![[screen shot]](PAHdbCustomTrack.png)
Once we have downloaded the mutation data and the reference sequences
that are used to define the mutations' positions, we need to align the
reference sequences with one or more of the UCSC genome assemblies in
order to translate the given positions to chromosome coordinates.
I use Blat to get
these alignments in PSL format. If there are a lot of reference sequences the Blat
runs can be automated, but in this example there are only two, so they
are easy to do by hand.
I then write a custom Perl script that
reads in the downloaded mutation data and the alignment, and does most
of the work to generate the table files. This script is generally
similar from one database to the next, but needs to be adjusted to
reflect different input formats, numbering systems, etc.
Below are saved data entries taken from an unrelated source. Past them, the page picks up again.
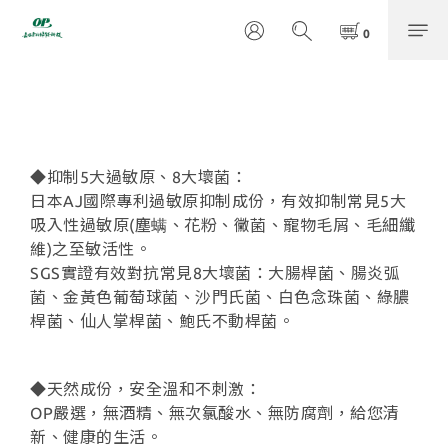
◆抑制5大過敏原、8大壞菌：
日本AJ國際專利過敏原抑制成份，有效抑制常見5大
吸入性過敏原(塵螨、花粉、黴菌、寵物毛屑、毛細纖
維)之至敏活性。
SGS實證有效對抗常見8大壞菌：大腸桿菌、腸炎弧
菌、金黃色葡萄球菌、沙門氏菌、白色念珠菌、綠膿
桿菌、仙人掌桿菌、鮑氏不動桿菌。
◆天然成份，安全溫和不刺激：
OP嚴選，無酒精、無次氯酸水、無防腐劑，給您清
新、健康的生活。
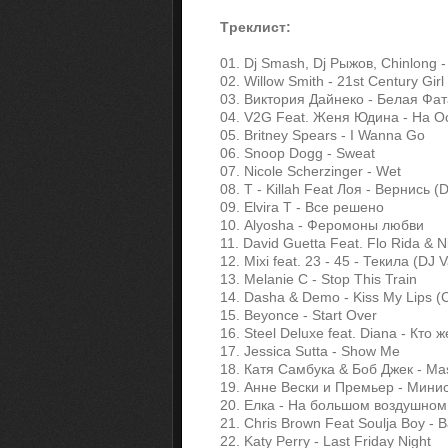
Tреклист:
01. Dj Smash, Dj Рыжов, Chinlong 
02. Willow Smith - 21st Century Girl
03. Виктория Дайнеко - Белая Фат
04. V2G Feat. Женя Юдина - На О
05. Britney Spears - I Wanna Go
06. Snoop Dogg - Sweat
07. Nicole Scherzinger - Wet
08. T - Killah Feat Лоя - Вернись (
09. Elvira T - Все решено
10. Alyosha - Феромоны любви
11. David Guetta Feat. Flo Rida & N
12. Mixi feat. 23 - 45 - Текила (DJ 
13. Melanie C - Stop This Train
14. Dasha & Demo - Kiss My Lips (C
15. Beyonce - Start Over
16. Steel Deluxe feat. Diana - Кто 
17. Jessica Sutta - Show Me
18. Катя Самбука & Боб Джек - Mas
19. Анне Вески и Премьер - Минис
20. Елка - На большом воздушном
21. Chris Brown Feat Soulja Boy - 
22. Katy Perry - Last Friday Night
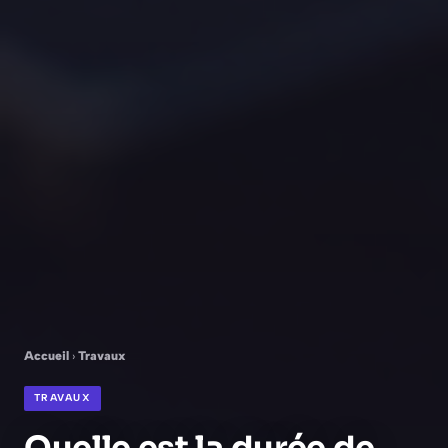
Accueil
›
Travaux
TRAVAUX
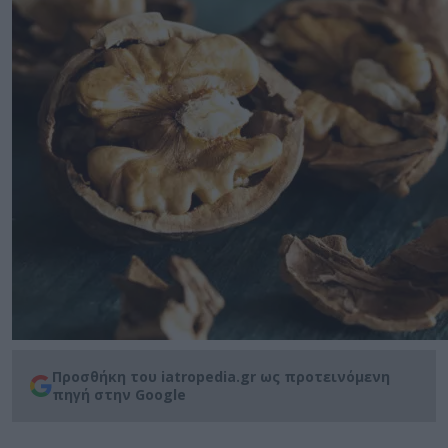
Προσθήκη του iatropedia.gr ως προτεινόμενη
πηγή στην Google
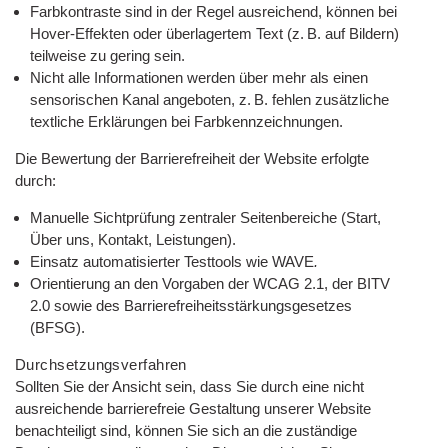
Farbkontraste sind in der Regel ausreichend, können bei
Hover-Effekten oder überlagertem Text (z. B. auf Bildern)
teilweise zu gering sein.
Nicht alle Informationen werden über mehr als einen
sensorischen Kanal angeboten, z. B. fehlen zusätzliche
textliche Erklärungen bei Farbkennzeichnungen.
Die Bewertung der Barrierefreiheit der Website erfolgte
durch:
Manuelle Sichtprüfung zentraler Seitenbereiche (Start,
Über uns, Kontakt, Leistungen).
Einsatz automatisierter Testtools wie WAVE
.
Orientierung an den Vorgaben der WCAG 2.1, der BITV
2.0 sowie des Barrierefreiheitsstärkungsgesetzes
(BFSG).
Durchsetzungsverfahren
Sollten Sie der Ansicht sein, dass Sie durch eine nicht
ausreichende barrierefreie Gestaltung unserer Website
benachteiligt sind, können Sie sich an die zuständige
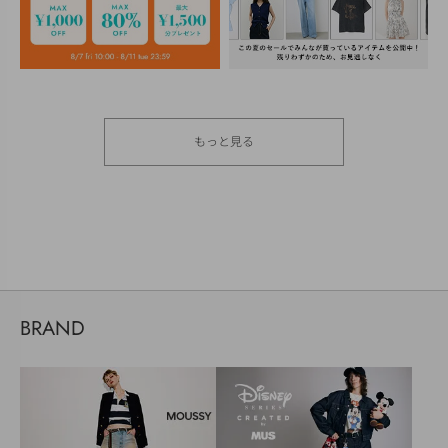
もっと見る
BRAND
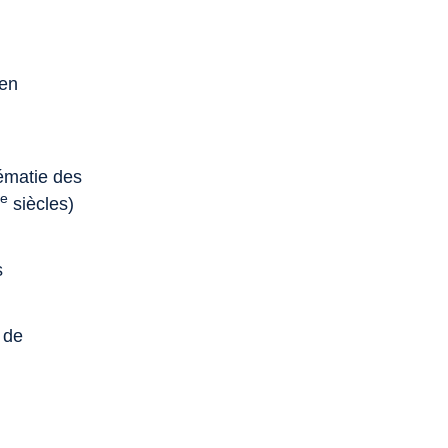
 en
rématie des
e
I
siècles)
s
 de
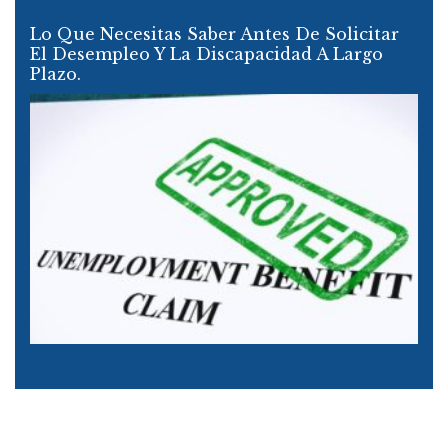
Lo Que Necesitas Saber Antes De Solicitar
El Desempleo Y La Discapacidad A Largo
Plazo.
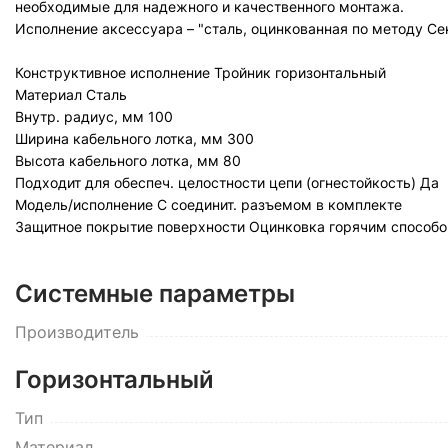
необходимые для надежного и качественного монтажа.
Исполнение аксессуара – "сталь, оцинкованная по методу Се
Конструктивное исполнение
Тройник горизонтальный
Материал
Сталь
Внутр. радиус, мм
100
Ширина кабельного лотка, мм
300
Высота кабельного лотка, мм
80
Подходит для обеспеч. целостности цепи (огнестойкость)
Да
Модель/исполнение
С соединит. разъемом в комплекте
Защитное покрытие поверхности
Оцинковка горячим способо
Системные параметры
Производитель
Горизонтальный
Тип
Материал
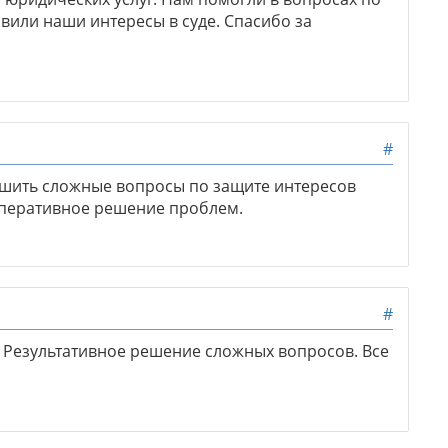
вили наши интересы в суде. Спасибо за
#
шить сложные вопросы по защите интересов
перативное решение проблем.
#
 Результативное решение сложных вопросов. Все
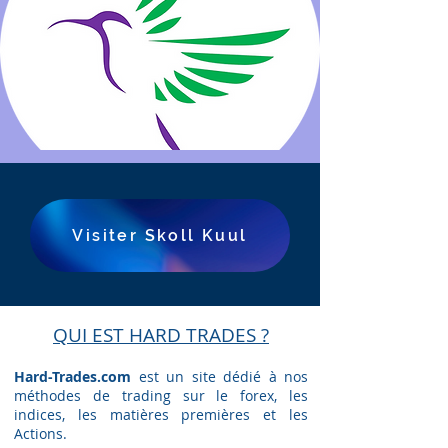
Visiter Skoll Kuul
QUI EST HARD TRADES ?
Hard-Trades.com
est un site dédié à nos
méthodes de trading sur le forex, les
indices, les matières premières et les
Actions.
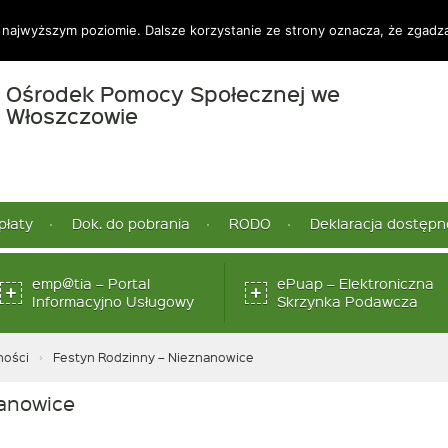
 najwyższym poziomie. Dalsze korzystanie ze strony oznacza, że zgadzas
Ośrodek Pomocy Społecznej we
-
Włoszczowie
Festyn
Rodzinny
–
Nieznanowice
płaty
Dok. do pobrania
RODO
Deklaracja dostępn
emp@tia – Portal
ePuap – Elektroniczna
Link
Link
Informacyjno Usługowy
Skrzynka Podawcza
otwiera
otwi
się
się
w
w
ności
Festyn Rodzinny – Nieznanowice
nowym
now
oknie
okni
nanowice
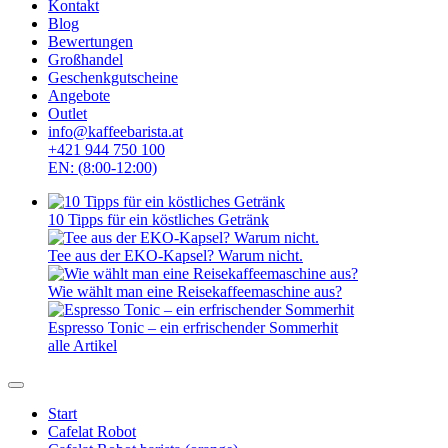
Kontakt
Blog
Bewertungen
Großhandel
Geschenkgutscheine
Angebote
Outlet
info@kaffeebarista.at
+421 944 750 100
EN: (8:00-12:00)
10 Tipps für ein köstliches Getränk
Tee aus der EKO-Kapsel? Warum nicht.
Wie wählt man eine Reisekaffeemaschine aus?
Espresso Tonic – ein erfrischender Sommerhit
alle Artikel
Start
Cafelat Robot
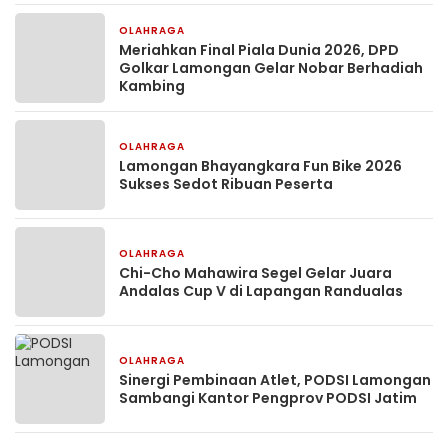
OLAHRAGA
3 minggu yang lalu
Meriahkan Final Piala Dunia 2026, DPD
Golkar Lamongan Gelar Nobar Berhadiah
Kambing
OLAHRAGA
4 minggu yang lalu
Lamongan Bhayangkara Fun Bike 2026
Sukses Sedot Ribuan Peserta
OLAHRAGA
1 bulan yang lalu
Chi-Cho Mahawira Segel Gelar Juara
Andalas Cup V di Lapangan Randualas
OLAHRAGA
1 bulan yang lalu
Sinergi Pembinaan Atlet, PODSI Lamongan
Sambangi Kantor Pengprov PODSI Jatim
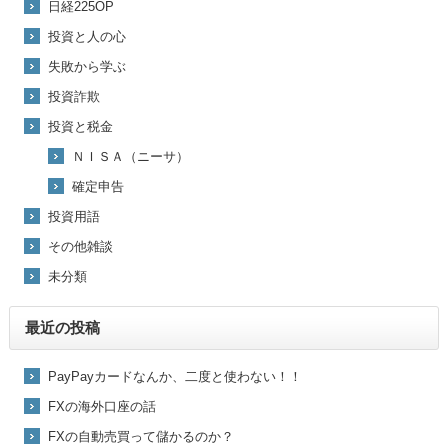
日経225OP
投資と人の心
失敗から学ぶ
投資詐欺
投資と税金
ＮＩＳＡ（ニーサ）
確定申告
投資用語
その他雑談
未分類
最近の投稿
PayPayカードなんか、二度と使わない！！
FXの海外口座の話
FXの自動売買って儲かるのか？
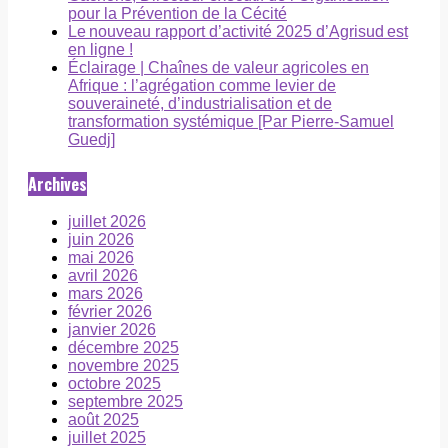
pour la Prévention de la Cécité
Le nouveau rapport d’activité 2025 d’Agrisud est
en ligne !
Éclairage | Chaînes de valeur agricoles en
Afrique : l’agrégation comme levier de
souveraineté, d’industrialisation et de
transformation systémique [Par Pierre-Samuel
Guedj]
Archives
juillet 2026
juin 2026
mai 2026
avril 2026
mars 2026
février 2026
janvier 2026
décembre 2025
novembre 2025
octobre 2025
septembre 2025
août 2025
juillet 2025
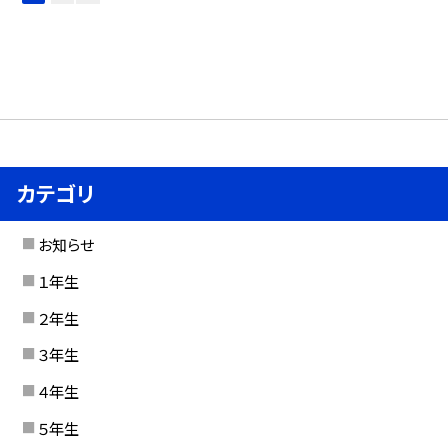
カテゴリ
お知らせ
１年生
２年生
３年生
４年生
５年生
For example
in the case of PAHdb, the region field from the input
file is used to determine the location (exon, intron, UTR, etc.), but
this might be different for another database. A number of common
utility scripts that do not change
have been factored out for easy reuse; this simplifies the custom
scripts considerably. In general the custom script will: loop over
each mutation in the input file; parse out the HGVS name and send
it to the parseHgvsName2 script to get the chromosome coordinates,
strand, and mutation type; also send the HGVS name to the
sequenceCheck script to make sure that the wild-type sequence
matches the reference sequence; read and compute links, attributes,
and other fields as necessary; and print output lines for the gv,
gvPos, and other tables.
When the script is done running, the data is ready for verification. The positions are put online at a test location in the form of a custom track that can be loaded into the Genome Browser like this. Then the mapping can be confirmed by zooming in and examining the custom track along with the sequence and genes. After I have finished checking this, I ask the source database curators to look it over as well.